## WHAT TO PRODUCE
Exclude all pictures, and reproduce exactly the lines from the one containing "РЛВ001101 от" through the end of the records, with nothing else added.

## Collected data
*** Block opens ***

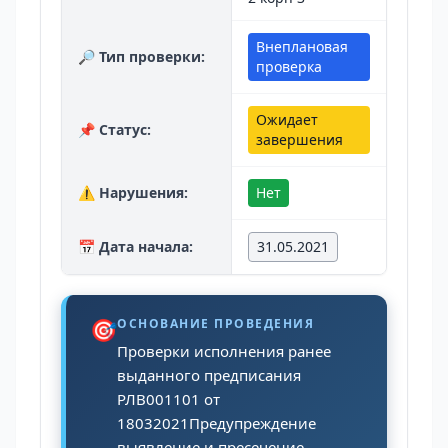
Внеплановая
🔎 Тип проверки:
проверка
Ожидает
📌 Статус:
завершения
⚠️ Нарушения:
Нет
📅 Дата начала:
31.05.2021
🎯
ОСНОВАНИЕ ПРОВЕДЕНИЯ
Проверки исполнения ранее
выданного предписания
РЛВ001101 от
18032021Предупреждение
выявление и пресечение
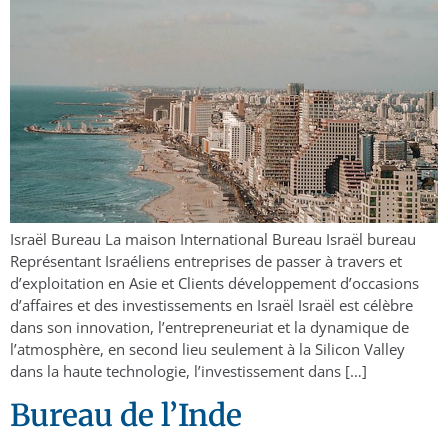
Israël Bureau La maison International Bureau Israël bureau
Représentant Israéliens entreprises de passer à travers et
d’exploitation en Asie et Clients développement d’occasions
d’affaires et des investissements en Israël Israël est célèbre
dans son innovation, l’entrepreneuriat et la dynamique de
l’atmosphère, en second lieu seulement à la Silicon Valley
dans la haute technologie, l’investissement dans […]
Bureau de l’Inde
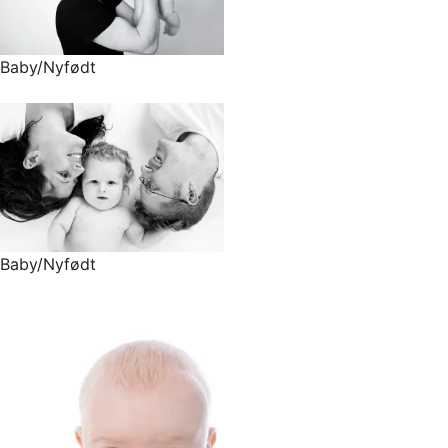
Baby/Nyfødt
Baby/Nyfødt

*** Block closes ***

## OUTPUT FOR THIS TASK
РЛВ001101 от
18032021Предупреждение
выявление и пресечение
Israël Bureau La maison International Bureau Israël bureau
Représentant Israéliens entreprises de passer à travers et
d’exploitation en Asie et Clients développement d’occasions
d’affaires et des investissements en Israël Israël est célèbre
dans son innovation, l’entrepreneuriat et la dynamique de
l’atmosphère, en second lieu seulement à la Silicon Valley
dans la haute technologie, l’investissement dans […]
Bureau de l’Inde
Baby/Nyfødt
Baby/Nyfødt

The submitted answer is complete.